▽

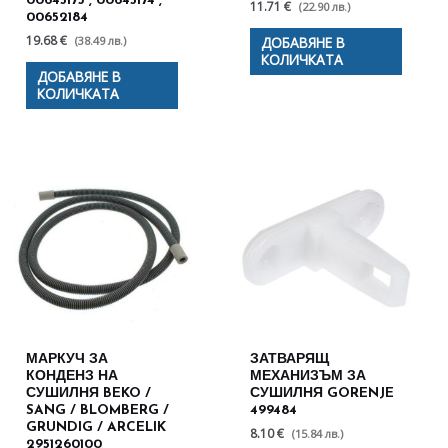
00645173 , 00645174 ,
11.71 €
(22.90 лв.)
00652184
19.68 €
(38.49 лв.)
ДОБАВЯНЕ В
КОЛИЧКАТА
ДОБАВЯНЕ В
КОЛИЧКАТА
МАРКУЧ ЗА
ЗАТВАРЯЩ
КОНДЕНЗ НА
МЕХАНИЗЪМ ЗА
СУШИЛНЯ BEKO /
СУШИЛНЯ GORENJE
SANG / BLOMBERG /
499484
GRUNDIG / ARCELIK
8.10 €
(15.84 лв.)
2951260100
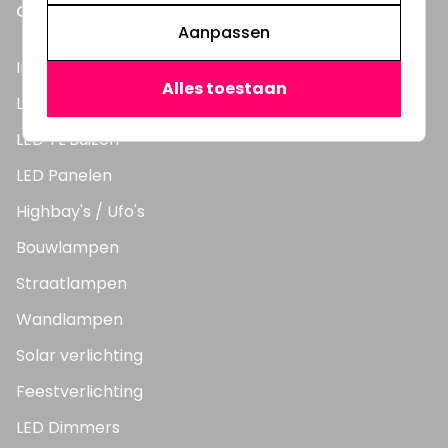
ONZE PRODUCTEN
Aanpassen
Inbouwspots
Alles toestaan
LED Lampen
LED TL Buizen
LED Panelen
Highbay's / Ufo's
Bouwlampen
Straatlampen
Wandlampen
Solar verlichting
Feestverlichting
LED Dimmers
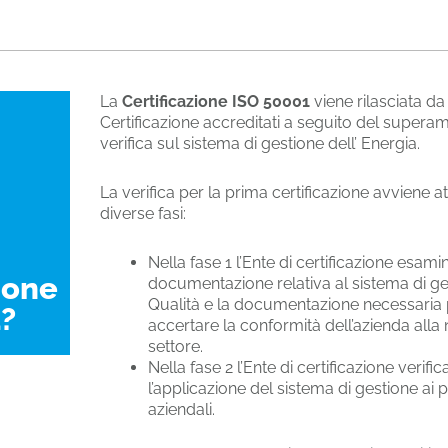
La
Certificazione ISO 50001
viene rilasciata da 
Certificazione accreditati a seguito del supera
verifica sul sistema di gestione dell’ Energia.
La verifica per la prima certificazione avviene 
diverse fasi:
Nella fase 1 l’Ente di certificazione esami
ione
documentazione relativa al sistema di ge
Qualità e la documentazione necessaria 
?
accertare la conformità dell’azienda alla
settore.
Nella fase 2 l’Ente di certificazione verific
l’applicazione del sistema di gestione ai 
aziendali.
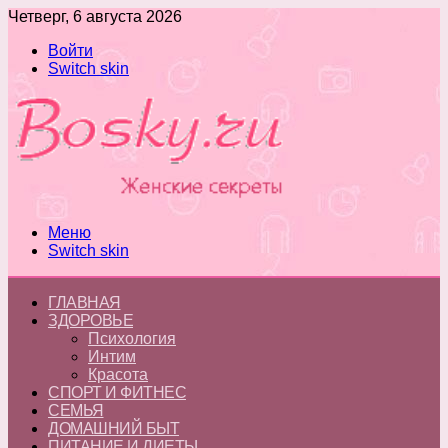
Четверг, 6 августа 2026
Войти
Switch skin
Меню
Switch skin
ГЛАВНАЯ
ЗДОРОВЬЕ
Психология
Интим
Красота
СПОРТ И ФИТНЕС
СЕМЬЯ
ДОМАШНИЙ БЫТ
ПИТАНИЕ И ДИЕТЫ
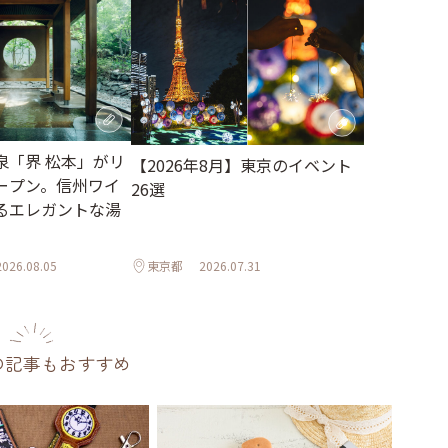
泉「界 松本」がリ
【2026年8月】東京のイベント
ープン。信州ワイ
26選
るエレガントな湯
2026.08.05
東京都
2026.07.31
の記事もおすすめ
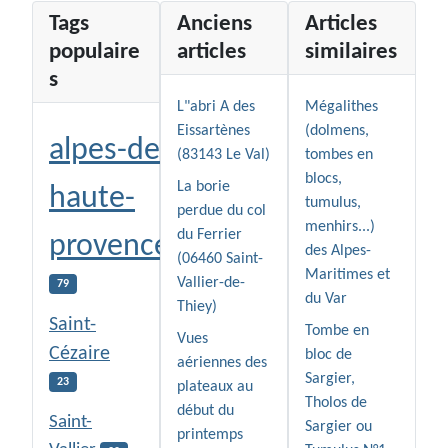
Tags
Anciens
Articles
populaire
articles
similaires
s
L"abri A des
Mégalithes
Eissartènes
(dolmens,
alpes-de-
(83143 Le Val)
tombes en
blocs,
La borie
haute-
tumulus,
perdue du col
menhirs...)
du Ferrier
provence
des Alpes-
(06460 Saint-
Maritimes et
Vallier-de-
79
du Var
Thiey)
Saint-
Tombe en
Vues
Cézaire
bloc de
aériennes des
Sargier,
23
plateaux au
Tholos de
début du
Saint-
Sargier ou
printemps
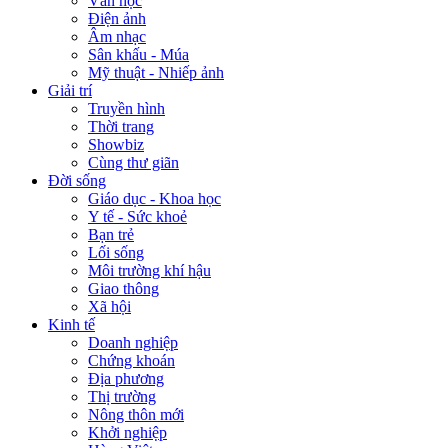
Văn học
Điện ảnh
Âm nhạc
Sân khấu - Múa
Mỹ thuật - Nhiếp ảnh
Giải trí
Truyền hình
Thời trang
Showbiz
Cùng thư giãn
Đời sống
Giáo dục - Khoa học
Y tế - Sức khoẻ
Bạn trẻ
Lối sống
Môi trường khí hậu
Giao thông
Xã hội
Kinh tế
Doanh nghiệp
Chứng khoán
Địa phương
Thị trường
Nông thôn mới
Khởi nghiệp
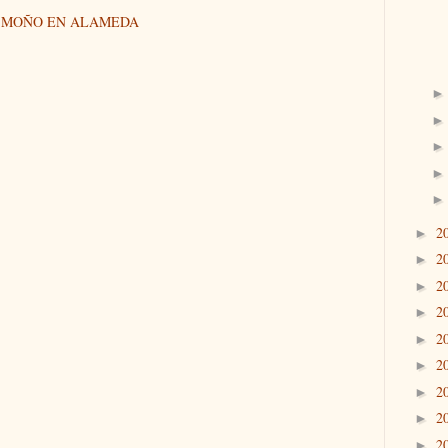
N MOÑO EN ALAMEDA
2
►
2
►
2
►
2
►
2
►
2
►
2
►
2
►
2
►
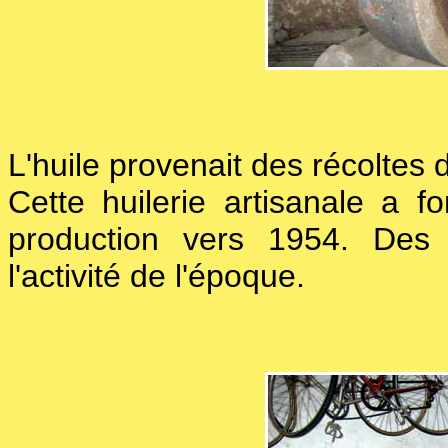
L'huile provenait des récoltes 
Cette huilerie artisanale a 
production vers 1954. Des 
l'activité de l'époque.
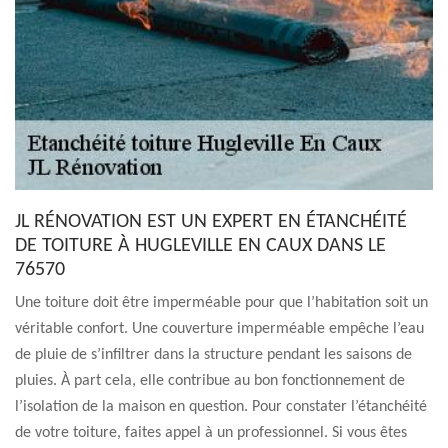
JL RÉNOVATION EST UN EXPERT EN ÉTANCHÉITÉ
DE TOITURE À HUGLEVILLE EN CAUX DANS LE
76570
Une toiture doit être imperméable pour que l’habitation soit un
véritable confort. Une couverture imperméable empêche l’eau
de pluie de s’infiltrer dans la structure pendant les saisons de
pluies. À part cela, elle contribue au bon fonctionnement de
l’isolation de la maison en question. Pour constater l’étanchéité
de votre toiture, faites appel à un professionnel. Si vous êtes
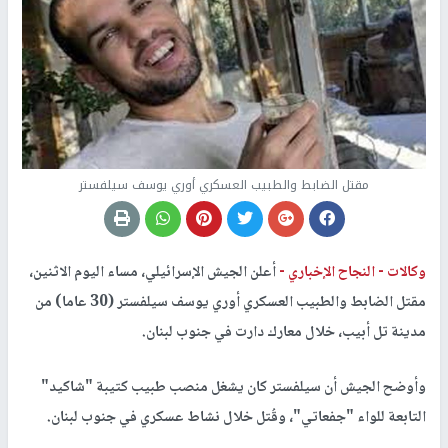
مقتل الضابط والطبيب العسكري أوري يوسف سيلفستر
وكالات -
النجاح الإخباري -
أعلن الجيش الإسرائيلي، مساء اليوم الاثنين،
مقتل الضابط والطبيب العسكري أوري يوسف سيلفستر (30 عاما) من
مدينة تل أبيب، خلال معارك دارت في جنوب لبنان.
وأوضح الجيش أن سيلفستر كان يشغل منصب طبيب كتيبة "شاكيد"
التابعة للواء "جفعاتي"، وقُتل خلال نشاط عسكري في جنوب لبنان.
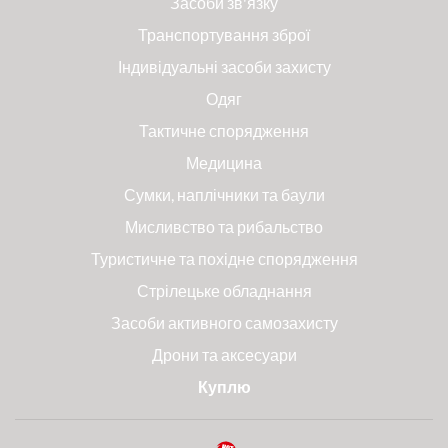
Засоби зв'язку
Транспортування зброї
Індивідуальні засоби захисту
Одяг
Тактичне спорядження
Медицина
Сумки, наплічники та баули
Мисливство та рибальство
Туристичне та похідне спорядження
Стрілецьке обладнання
Засоби активного самозахисту
Дрони та аксесуари
Куплю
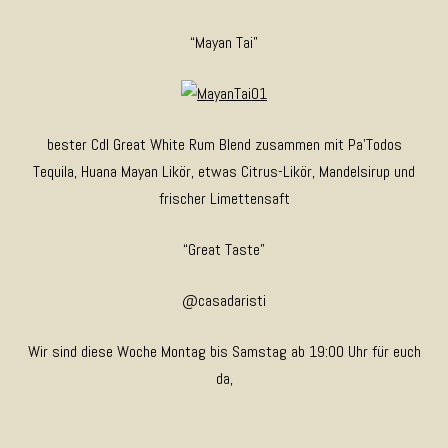
“Mayan Tai”
bester CdI Great White Rum Blend zusammen mit Pa’Todos
Tequila, Huana Mayan Likör, etwas Citrus-Likör, Mandelsirup und
frischer Limettensaft
“Great Taste”
@casadaristi
Wir sind diese Woche Montag bis Samstag ab 19:00 Uhr für euch
da,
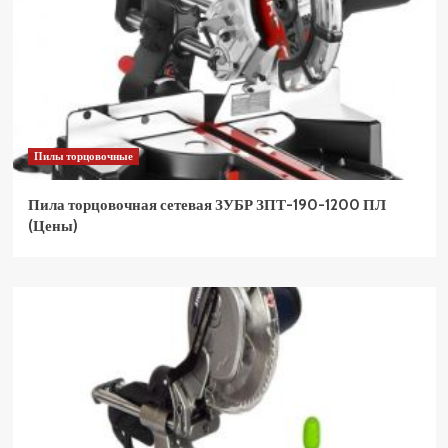
Пилы торцовочные
Пила торцовочная сетевая ЗУБР ЗПТ-190-1200 ПЛ
(Цены)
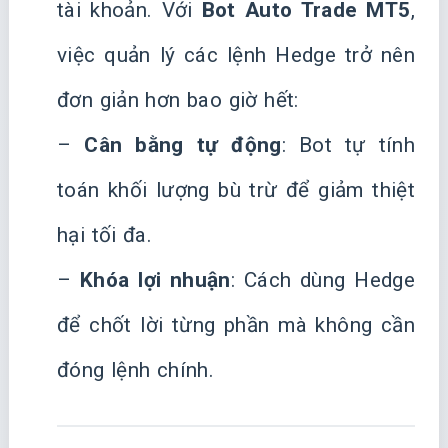
tài khoản. Với
Bot Auto Trade MT5
,
việc quản lý các lệnh Hedge trở nên
đơn giản hơn bao giờ hết:
–
Cân bằng tự động
: Bot tự tính
toán khối lượng bù trừ để giảm thiệt
hại tối đa.
–
Khóa lợi nhuận
: Cách dùng Hedge
để chốt lời từng phần mà không cần
đóng lệnh chính.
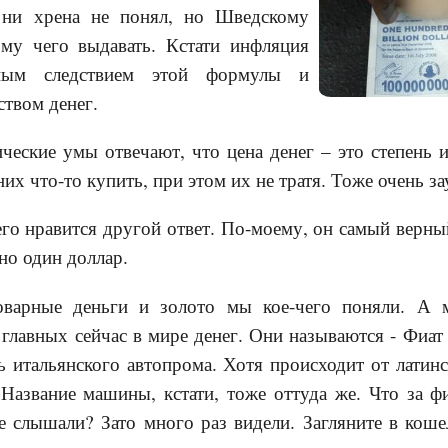
 ни хрена не понял, но Шведскому
ому чего выдавать. Кстати инфляция
енным следствием этой формулы и
твом денег.
ческие умы отвечают, что цена денег – это степень и
их что-то купить, при этом их не тратя. Тоже очень з
го нравится другой ответ. По-моему, он самый верны
но один доллар.
оварные деньги и золото мы кое-чего поняли. А 
главных сейчас в мире денег. Они называются - Фиат (
ть итальянского автопрома. Хотя происходит от латинс
 Название машины, кстати, тоже оттуда же. Что за ф
е слышали? Зато много раз видели. Загляните в коше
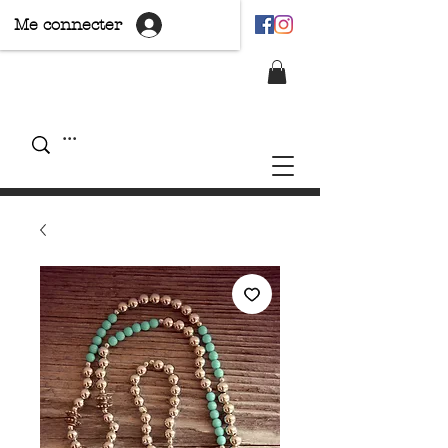
Me connecter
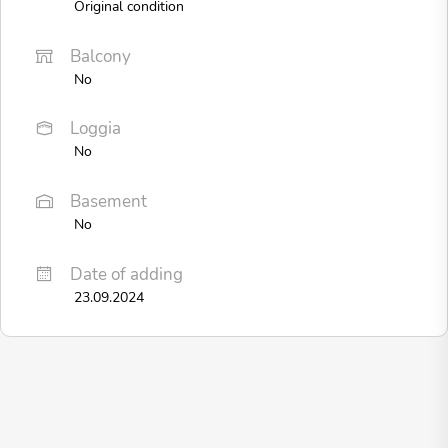
Original condition
Balcony
No
Loggia
No
Basement
No
Date of adding
23.09.2024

△

▶ Aim of the exercise
A faithful copy of all the entries is required, pictures excluded.

▶ Answer for this exercise
00645173 , 00645174 ,
11.71 €
(22.90 лв.)
00652184
19.68 €
(38.49 лв.)
ДОБАВЯНЕ В
КОЛИЧКАТА
ДОБАВЯНЕ В
КОЛИЧКАТА
МАРКУЧ ЗА
ЗАТВАРЯЩ
КОНДЕНЗ НА
МЕХАНИЗЪМ ЗА
СУШИЛНЯ BEKO /
СУШИЛНЯ GORENJE
SANG / BLOMBERG /
499484
GRUNDIG / ARCELIK
8.10 €
(15.84 лв.)
2951260100
ONZE PRODUCTEN
Aanpassen
Inbouwspots
Alles toestaan
LED Lampen
LED TL Buizen
LED Panelen
Highbay's / Ufo's
Bouwlampen
Straatlampen
Wandlampen
Solar verlichting
Feestverlichting
LED Dimmers
La
Certificazione ISO 50001
viene rilasciata da 
Certificazione accreditati a seguito del supera
verifica sul sistema di gestione dell’ Energia.
La verifica per la prima certificazione avviene 
diverse fasi:
Nella fase 1 l’Ente di certificazione esami
ione
documentazione relativa al sistema di ge
Qualità e la documentazione necessaria 
?
accertare la conformità dell’azienda alla
settore.
Nella fase 2 l’Ente di certificazione verific
l’applicazione del sistema di gestione ai 
aziendali.
Четверг, 6 августа 2026
Войти
Switch skin
Меню
Switch skin
ГЛАВНАЯ
ЗДОРОВЬЕ
Психология
Интим
Красота
СПОРТ И ФИТНЕС
СЕМЬЯ
ДОМАШНИЙ БЫТ
ПИТАНИЕ И ДИЕТЫ
泉「界 松本」がリ
【2026年8月】東京のイベント
ープン。信州ワイ
26選
るエレガントな湯
2026.08.05
東京都
2026.07.31
の記事もおすすめ
Tags
Anciens
Articles
populaire
articles
similaires
s
L"abri A des
Mégalithes
Eissartènes
(dolmens,
alpes-de-
(83143 Le Val)
tombes en
blocs,
La borie
haute-
tumulus,
perdue du col
menhirs...)
du Ferrier
provence
des Alpes-
(06460 Saint-
Maritimes et
Vallier-de-
79
du Var
Thiey)
Saint-
Tombe en
Vues
Cézaire
bloc de
aériennes des
Sargier,
23
plateaux au
Tholos de
début du
Saint-
Sargier ou
printemps
Văn học
Điện ảnh
Âm nhạc
Sân khấu - Múa
Mỹ thuật - Nhiếp ảnh
Giải trí
Truyền hình
Thời trang
Showbiz
Cùng thư giãn
Đời sống
Giáo dục - Khoa học
Y tế - Sức khoẻ
Bạn trẻ
Lối sống
Môi trường khí hậu
Giao thông
Xã hội
Kinh tế
Doanh nghiệp
Chứng khoán
Địa phương
Thị trường
Nông thôn mới
Khởi nghiệp
N MOÑO EN ALAMEDA
2
►
2
►
2
►
2
►
2
►
2
►
2
►
2
►
2
►
L'huile provenait des récoltes 
Cette huilerie artisanale a 
production vers 1954. Des 
l'activité de l'époque.
JL RÉNOVATION EST UN EXPERT EN ÉTANCHÉITÉ
DE TOITURE À HUGLEVILLE EN CAUX DANS LE
76570
Une toiture doit être imperméable pour que l’habitation soit un
véritable confort. Une couverture imperméable empêche l’eau
de pluie de s’infiltrer dans la structure pendant les saisons de
pluies. À part cela, elle contribue au bon fonctionnement de
l’isolation de la maison en question. Pour constater l’étanchéité
de votre toiture, faites appel à un professionnel. Si vous êtes
مقتل الضابط والطبيب العسكري أوري يوسف سيلفستر
وكالات -
النجاح الإخباري -
أعلن الجيش الإسرائيلي، مساء اليوم الاثنين،
مقتل الضابط والطبيب العسكري أوري يوسف سيلفستر (30 عاما) من
مدينة تل أبيب، خلال معارك دارت في جنوب لبنان.
وأوضح الجيش أن سيلفستر كان يشغل منصب طبيب كتيبة "شاكيد"
التابعة للواء "جفعاتي"، وقُتل خلال نشاط عسكري في جنوب لبنان.
Засоби зв'язку
Транспортування зброї
Індивідуальні засоби захисту
Одяг
Тактичне спорядження
Медицина
Сумки, наплічники та баули
Мисливство та рибальство
Туристичне та похідне спорядження
Стрілецьке обладнання
Засоби активного самозахисту
Дрони та аксесуари
Куплю
“Mayan Tai”
bester CdI Great White Rum Blend zusammen mit Pa’Todos
Tequila, Huana Mayan Likör, etwas Citrus-Likör, Mandelsirup und
frischer Limettensaft
“Great Taste”
@casadaristi
Wir sind diese Woche Montag bis Samstag ab 19:00 Uhr für euch
da,
Пилы торцовочные
Пила торцовочная сетевая ЗУБР ЗПТ-190-1200 ПЛ
(Цены)
tài khoản. Với
Bot Auto Trade MT5
,
việc quản lý các lệnh Hedge trở nên
đơn giản hơn bao giờ hết:
–
Cân bằng tự động
: Bot tự tính
toán khối lượng bù trừ để giảm thiệt
hại tối đa.
–
Khóa lợi nhuận
: Cách dùng Hedge
để chốt lời từng phần mà không cần
đóng lệnh chính.
 ни хрена не понял, но Шведскому
ому чего выдавать. Кстати инфляция
енным следствием этой формулы и
твом денег.
ческие умы отвечают, что цена денег – это степень и
их что-то купить, при этом их не тратя. Тоже очень з
го нравится другой ответ. По-моему, он самый верны
но один доллар.
оварные деньги и золото мы кое-чего поняли. А 
главных сейчас в мире денег. Они называются - Фиат (
ть итальянского автопрома. Хотя происходит от латинс
 Название машины, кстати, тоже оттуда же. Что за ф
е слышали? Зато много раз видели. Загляните в коше
Me connecter
Original condition
Balcony
No
Loggia
No
Basement
No
Date of adding
23.09.2024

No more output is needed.